### Prompt
Nothing below is to be printed except the lines between the line holding "Albumok (278, 693)" and the line holding "Csitt, csak egy csók (573, 943)", inclusive, each exactly as it appears.

── Available records ──

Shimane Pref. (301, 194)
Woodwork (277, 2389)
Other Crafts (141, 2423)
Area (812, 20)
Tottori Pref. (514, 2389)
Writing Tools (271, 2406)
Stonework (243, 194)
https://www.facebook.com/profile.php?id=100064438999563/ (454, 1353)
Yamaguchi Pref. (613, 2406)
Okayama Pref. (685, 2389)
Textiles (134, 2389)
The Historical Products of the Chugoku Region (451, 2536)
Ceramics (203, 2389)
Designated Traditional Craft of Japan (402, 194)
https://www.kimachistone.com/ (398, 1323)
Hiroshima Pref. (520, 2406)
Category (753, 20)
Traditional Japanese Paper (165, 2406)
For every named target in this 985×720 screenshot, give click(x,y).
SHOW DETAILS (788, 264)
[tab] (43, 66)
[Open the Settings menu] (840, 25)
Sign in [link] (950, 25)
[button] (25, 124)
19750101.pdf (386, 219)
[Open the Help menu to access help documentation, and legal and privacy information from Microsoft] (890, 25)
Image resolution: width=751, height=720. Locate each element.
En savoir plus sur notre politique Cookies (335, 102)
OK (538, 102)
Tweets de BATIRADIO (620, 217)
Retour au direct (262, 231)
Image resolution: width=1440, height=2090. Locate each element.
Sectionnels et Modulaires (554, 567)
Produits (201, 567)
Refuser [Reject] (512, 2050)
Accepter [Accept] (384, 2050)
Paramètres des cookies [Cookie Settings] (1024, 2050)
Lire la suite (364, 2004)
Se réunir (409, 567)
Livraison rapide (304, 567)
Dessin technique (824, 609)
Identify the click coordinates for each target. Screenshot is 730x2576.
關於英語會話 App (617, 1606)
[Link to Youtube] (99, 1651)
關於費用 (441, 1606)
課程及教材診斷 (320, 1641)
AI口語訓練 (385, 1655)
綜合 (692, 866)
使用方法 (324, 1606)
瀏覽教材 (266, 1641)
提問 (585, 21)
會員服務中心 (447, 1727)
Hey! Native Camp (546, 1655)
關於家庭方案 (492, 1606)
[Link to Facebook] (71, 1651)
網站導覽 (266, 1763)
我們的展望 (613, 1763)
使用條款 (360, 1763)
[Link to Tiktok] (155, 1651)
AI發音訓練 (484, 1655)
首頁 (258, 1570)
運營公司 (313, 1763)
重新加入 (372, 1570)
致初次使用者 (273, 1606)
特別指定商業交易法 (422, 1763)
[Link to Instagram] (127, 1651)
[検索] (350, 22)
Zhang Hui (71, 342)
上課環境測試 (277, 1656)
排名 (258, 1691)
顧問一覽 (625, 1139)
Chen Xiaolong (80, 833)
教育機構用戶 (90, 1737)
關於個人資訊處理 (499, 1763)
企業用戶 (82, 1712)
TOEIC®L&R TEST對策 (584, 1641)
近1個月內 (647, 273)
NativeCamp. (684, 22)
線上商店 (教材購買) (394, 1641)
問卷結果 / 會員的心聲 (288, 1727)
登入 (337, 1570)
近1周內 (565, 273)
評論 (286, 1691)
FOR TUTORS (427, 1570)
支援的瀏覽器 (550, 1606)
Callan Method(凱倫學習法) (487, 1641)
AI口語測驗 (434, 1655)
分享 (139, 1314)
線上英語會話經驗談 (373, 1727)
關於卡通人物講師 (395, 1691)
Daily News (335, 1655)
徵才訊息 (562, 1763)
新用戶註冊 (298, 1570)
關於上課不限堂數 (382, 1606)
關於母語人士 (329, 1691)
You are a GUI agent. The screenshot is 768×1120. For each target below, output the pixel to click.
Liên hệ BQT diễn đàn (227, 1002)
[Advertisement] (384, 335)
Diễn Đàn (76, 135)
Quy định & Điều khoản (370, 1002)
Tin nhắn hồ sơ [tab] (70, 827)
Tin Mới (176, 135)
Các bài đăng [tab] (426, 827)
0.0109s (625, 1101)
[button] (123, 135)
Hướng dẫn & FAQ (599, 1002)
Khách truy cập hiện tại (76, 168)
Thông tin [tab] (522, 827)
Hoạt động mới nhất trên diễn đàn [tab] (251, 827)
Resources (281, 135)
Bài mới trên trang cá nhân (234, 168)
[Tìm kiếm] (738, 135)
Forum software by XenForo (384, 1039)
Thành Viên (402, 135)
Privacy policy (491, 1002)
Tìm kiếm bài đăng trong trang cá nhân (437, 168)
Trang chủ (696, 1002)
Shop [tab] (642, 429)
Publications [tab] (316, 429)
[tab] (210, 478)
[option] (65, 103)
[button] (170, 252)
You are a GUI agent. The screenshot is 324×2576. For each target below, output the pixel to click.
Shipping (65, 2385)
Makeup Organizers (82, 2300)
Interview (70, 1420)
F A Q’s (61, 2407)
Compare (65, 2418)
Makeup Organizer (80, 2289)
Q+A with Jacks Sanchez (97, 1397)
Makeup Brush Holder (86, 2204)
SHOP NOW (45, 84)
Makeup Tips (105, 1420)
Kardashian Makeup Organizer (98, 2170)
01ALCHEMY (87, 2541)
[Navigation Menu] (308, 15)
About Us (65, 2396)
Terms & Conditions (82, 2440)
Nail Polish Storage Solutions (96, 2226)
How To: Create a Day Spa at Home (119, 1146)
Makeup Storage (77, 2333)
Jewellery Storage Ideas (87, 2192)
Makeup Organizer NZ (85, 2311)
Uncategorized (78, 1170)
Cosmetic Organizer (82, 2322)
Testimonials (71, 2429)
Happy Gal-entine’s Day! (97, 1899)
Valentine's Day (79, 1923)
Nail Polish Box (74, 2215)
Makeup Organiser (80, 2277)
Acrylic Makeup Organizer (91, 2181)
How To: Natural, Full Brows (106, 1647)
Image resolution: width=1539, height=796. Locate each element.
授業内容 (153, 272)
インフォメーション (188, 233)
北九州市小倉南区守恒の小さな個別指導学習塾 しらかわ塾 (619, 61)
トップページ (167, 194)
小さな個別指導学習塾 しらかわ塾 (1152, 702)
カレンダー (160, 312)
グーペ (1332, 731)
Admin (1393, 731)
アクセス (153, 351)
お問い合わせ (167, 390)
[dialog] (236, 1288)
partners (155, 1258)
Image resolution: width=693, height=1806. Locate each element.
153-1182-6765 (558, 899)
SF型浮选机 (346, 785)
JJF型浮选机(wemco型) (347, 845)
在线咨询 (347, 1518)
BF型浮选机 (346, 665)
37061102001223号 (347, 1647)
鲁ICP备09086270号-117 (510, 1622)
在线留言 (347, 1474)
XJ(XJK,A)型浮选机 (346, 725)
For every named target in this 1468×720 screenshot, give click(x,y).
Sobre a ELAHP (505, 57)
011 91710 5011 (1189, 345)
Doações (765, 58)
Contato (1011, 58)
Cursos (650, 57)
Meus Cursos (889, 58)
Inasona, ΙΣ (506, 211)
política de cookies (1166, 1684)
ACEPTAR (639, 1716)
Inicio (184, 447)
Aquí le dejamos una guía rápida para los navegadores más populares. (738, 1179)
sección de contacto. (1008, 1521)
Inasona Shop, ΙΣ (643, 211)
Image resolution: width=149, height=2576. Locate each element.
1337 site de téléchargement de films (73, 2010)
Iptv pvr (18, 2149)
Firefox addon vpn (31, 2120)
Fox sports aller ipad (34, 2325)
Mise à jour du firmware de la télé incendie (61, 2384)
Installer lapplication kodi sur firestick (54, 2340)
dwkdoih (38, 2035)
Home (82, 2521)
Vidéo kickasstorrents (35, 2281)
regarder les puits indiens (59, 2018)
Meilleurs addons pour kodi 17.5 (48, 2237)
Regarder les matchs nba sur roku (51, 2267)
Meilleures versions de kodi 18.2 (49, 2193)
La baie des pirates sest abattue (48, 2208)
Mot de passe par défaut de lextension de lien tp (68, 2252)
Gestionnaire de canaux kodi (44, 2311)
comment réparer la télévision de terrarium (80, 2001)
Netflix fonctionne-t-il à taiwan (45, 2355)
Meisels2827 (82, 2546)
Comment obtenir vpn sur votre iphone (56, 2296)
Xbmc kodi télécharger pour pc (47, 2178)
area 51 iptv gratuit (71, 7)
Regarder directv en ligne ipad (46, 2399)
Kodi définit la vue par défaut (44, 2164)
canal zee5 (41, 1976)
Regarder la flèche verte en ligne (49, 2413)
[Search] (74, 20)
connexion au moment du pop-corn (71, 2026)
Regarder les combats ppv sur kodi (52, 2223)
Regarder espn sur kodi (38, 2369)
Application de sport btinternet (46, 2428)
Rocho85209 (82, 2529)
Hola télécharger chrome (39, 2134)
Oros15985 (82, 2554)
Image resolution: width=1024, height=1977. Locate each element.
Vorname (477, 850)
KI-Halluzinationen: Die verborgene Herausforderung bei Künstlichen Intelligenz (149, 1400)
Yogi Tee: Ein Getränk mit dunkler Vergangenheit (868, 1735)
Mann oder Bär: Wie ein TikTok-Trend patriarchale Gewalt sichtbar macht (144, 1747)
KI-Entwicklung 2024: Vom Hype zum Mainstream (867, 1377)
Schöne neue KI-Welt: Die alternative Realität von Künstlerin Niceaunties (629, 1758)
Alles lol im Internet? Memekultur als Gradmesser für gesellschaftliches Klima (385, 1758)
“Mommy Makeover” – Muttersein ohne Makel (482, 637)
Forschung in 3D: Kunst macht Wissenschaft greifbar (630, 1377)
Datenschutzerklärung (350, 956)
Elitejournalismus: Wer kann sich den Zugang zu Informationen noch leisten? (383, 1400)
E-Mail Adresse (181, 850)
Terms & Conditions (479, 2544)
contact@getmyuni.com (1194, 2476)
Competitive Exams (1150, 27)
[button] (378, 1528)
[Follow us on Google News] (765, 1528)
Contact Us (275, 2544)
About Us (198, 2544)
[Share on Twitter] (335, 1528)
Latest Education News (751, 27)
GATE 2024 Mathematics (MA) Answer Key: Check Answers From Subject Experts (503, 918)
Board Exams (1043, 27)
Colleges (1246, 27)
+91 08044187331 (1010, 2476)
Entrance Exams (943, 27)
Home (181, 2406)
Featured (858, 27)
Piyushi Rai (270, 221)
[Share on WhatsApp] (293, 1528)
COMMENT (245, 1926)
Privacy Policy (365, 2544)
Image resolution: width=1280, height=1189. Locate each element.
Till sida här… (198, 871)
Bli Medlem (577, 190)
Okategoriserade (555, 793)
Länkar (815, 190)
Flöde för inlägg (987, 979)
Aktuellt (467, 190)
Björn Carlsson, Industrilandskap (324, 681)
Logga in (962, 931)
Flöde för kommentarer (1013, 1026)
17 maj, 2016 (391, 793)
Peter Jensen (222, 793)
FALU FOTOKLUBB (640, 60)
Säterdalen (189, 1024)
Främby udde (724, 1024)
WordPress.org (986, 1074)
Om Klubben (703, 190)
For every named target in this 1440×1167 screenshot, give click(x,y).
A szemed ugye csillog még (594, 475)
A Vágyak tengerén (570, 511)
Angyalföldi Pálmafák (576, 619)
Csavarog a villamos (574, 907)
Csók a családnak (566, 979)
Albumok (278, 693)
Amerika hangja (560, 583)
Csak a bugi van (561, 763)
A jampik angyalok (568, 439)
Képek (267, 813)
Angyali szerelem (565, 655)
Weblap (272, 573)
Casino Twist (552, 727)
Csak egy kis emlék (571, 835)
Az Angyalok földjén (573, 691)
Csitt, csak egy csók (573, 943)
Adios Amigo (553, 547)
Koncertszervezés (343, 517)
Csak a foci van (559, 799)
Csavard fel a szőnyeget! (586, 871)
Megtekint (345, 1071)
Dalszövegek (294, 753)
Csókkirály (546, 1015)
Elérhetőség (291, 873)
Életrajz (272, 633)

───

### Solved exercise
Albumok (278, 693)
Amerika hangja (560, 583)
Csak a bugi van (561, 763)
A jampik angyalok (568, 439)
Képek (267, 813)
Angyali szerelem (565, 655)
Weblap (272, 573)
Casino Twist (552, 727)
Csak egy kis emlék (571, 835)
Az Angyalok földjén (573, 691)
Csitt, csak egy csók (573, 943)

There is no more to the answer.